Он смущенно улыбнулся Елене и Эндрю. А Трясило вдруг закрыл лицо обеими руками и всхлипнул.
— Не надо, прапорщик, не надо. Ты человек хороший. На Кавказском фронте меня из-под расстрела вытащил. Но — не надо. Жену красные ухайдакали, сына, старшенького — офицеры его величества. Малой не известно где. Разорвали меня на части, разорвали! Одно тряпье осталось, а души-то!.. Души-то и нету. Что вам здесь нужно? — вызверился внезапно Трясило на Барбикена. — Что!?! Дайте нам покоя. Покоя нам дайте! Я вот до войны на лесопилке гременецкой работал, что выше по Днепру. Много работали, плохо жили… Но, жили же!.. В село ездили, помогали. Сродственники женкины нам помогали. Один одного держались. И жили. Жили!.. А теперь? Ничего не осталось.
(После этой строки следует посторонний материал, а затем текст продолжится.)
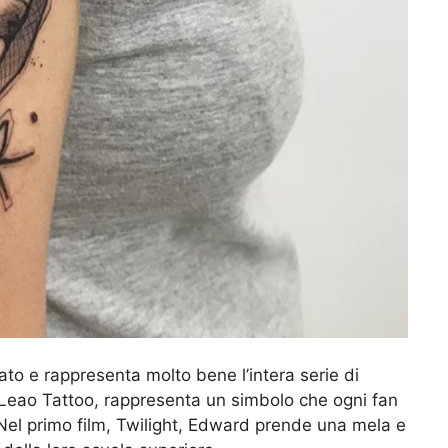
to e rappresenta molto bene l’intera serie di
s Leao Tattoo, rappresenta un simbolo che ogni fan
Nel primo film, Twilight, Edward prende una mela e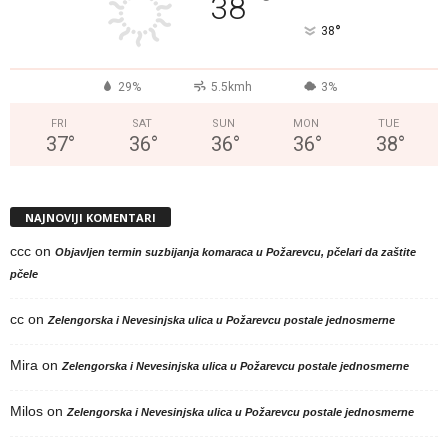
°
38
°
38
29%
5.5kmh
3%
FRI
SAT
SUN
MON
TUE
37
°
36
°
36
°
36
°
38
°
NAJNOVIJI KOMENTARI
ccc
on
Objavljen termin suzbijanja komaraca u Požarevcu, pčelari da zaštite
pčele
cc
on
Zelengorska i Nevesinjska ulica u Požarevcu postale jednosmerne
Mira
on
Zelengorska i Nevesinjska ulica u Požarevcu postale jednosmerne
Milos
on
Zelengorska i Nevesinjska ulica u Požarevcu postale jednosmerne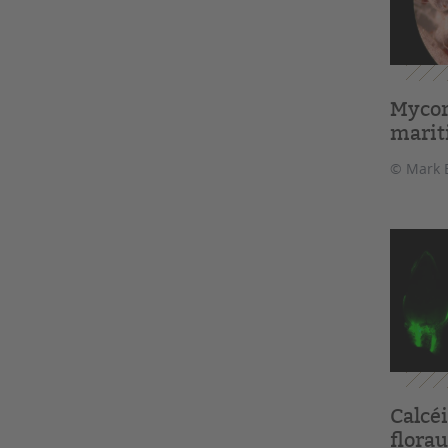
Mycor
mari
© Mark 
Calcé
florau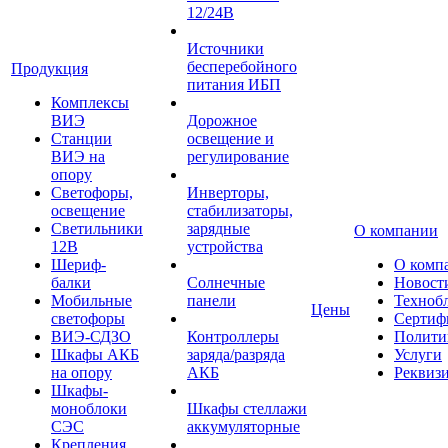
12/24В
Источники
бесперебойного
Продукция
питания ИБП
Комплексы
ВИЭ
Дорожное
Станции
освещение и
ВИЭ на
регулирование
опору
Светофоры,
Инверторы,
освещение
стабилизаторы,
Светильники
зарядные
О компании
12В
устройства
Шериф-
О комп
балки
Солнечные
Новост
Мобильные
панели
Техноб
Цены
светофоры
Сертиф
ВИЭ-СДЗО
Контроллеры
Полити
Шкафы АКБ
заряда/разряда
Услуги
на опору
АКБ
Реквиз
Шкафы-
моноблоки
Шкафы стеллажи
СЭС
аккумуляторные
Крепления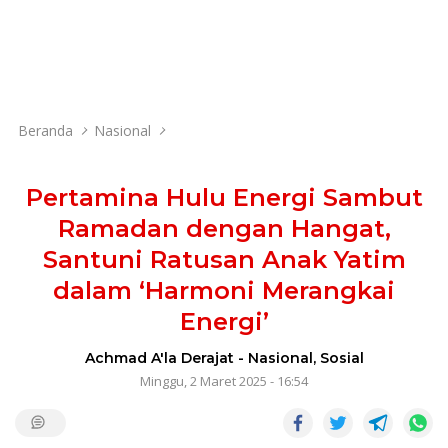
Beranda
Nasional
Pertamina Hulu Energi Sambut
Ramadan dengan Hangat,
Santuni Ratusan Anak Yatim
dalam ‘Harmoni Merangkai
Energi’
Achmad A'la Derajat
-
Nasional
,
Sosial
Minggu, 2 Maret 2025 - 16:54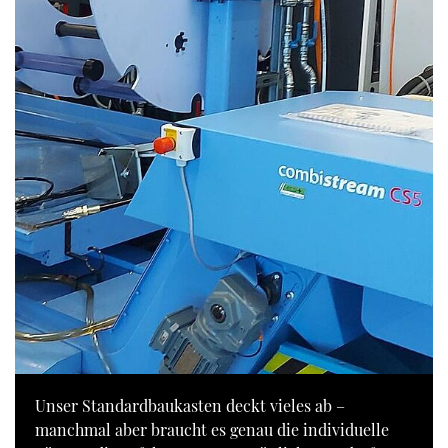
Unser Standardbaukasten deckt vieles ab –
manchmal aber braucht es genau die individuelle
Вот заберешь ты Оленку в свою Америку, а ее сродственники тут мучаться останутся…
— Нет у меня родственников, — тихо вставила Елена.
Трясило поперхнулся и уставился на нее мутными глазами. Шаргей, подхватил его под мышки, приподнял со стула и мягко потянул в соседнюю комнату. Тот не сопротивлялся. За окнами послышались, приглушенные полузамерзшим стеклом и расстоянием, выстрелы. Лена даже не вздрогнула. Эндрю прислушался и подошел к окну, за которым полная Луна сверкающими потоками разливала холодный свет на заснеженные гременецкие переулки. Всю Полтавщину засыпало снегом основательно.
— Опять стреляют.
— Говорили, что между немцами и Управой разброд пошел.
— А, что, их, разве когда-нибудь не было?..
— Их не было одновременно в одной точке пространства.
— В той точке, в которой одновременно существуем мы с тобой, — Эндрю отошел от окна, присел возле жены и крепко обнял ее.
Лена положила ему голову на грудь:
— Ты плохой журналист, Андрюша. Даже не знаешь, что в Гременце творится.
— Я хочу быть просто хорошим мужем. И буду им, Лена. Завтра Василий отправит нас в Киев — приятели на железной дороге у него есть. Пропуск он уже сегодня взял. В Директории у меня связи. У немецкого командования — тоже. Впрочем, мне до сих пор кажется, лучше пробиваться на Одессу, а не на Петербург. Хотя, в Питере среди большевиков у меня много друзей.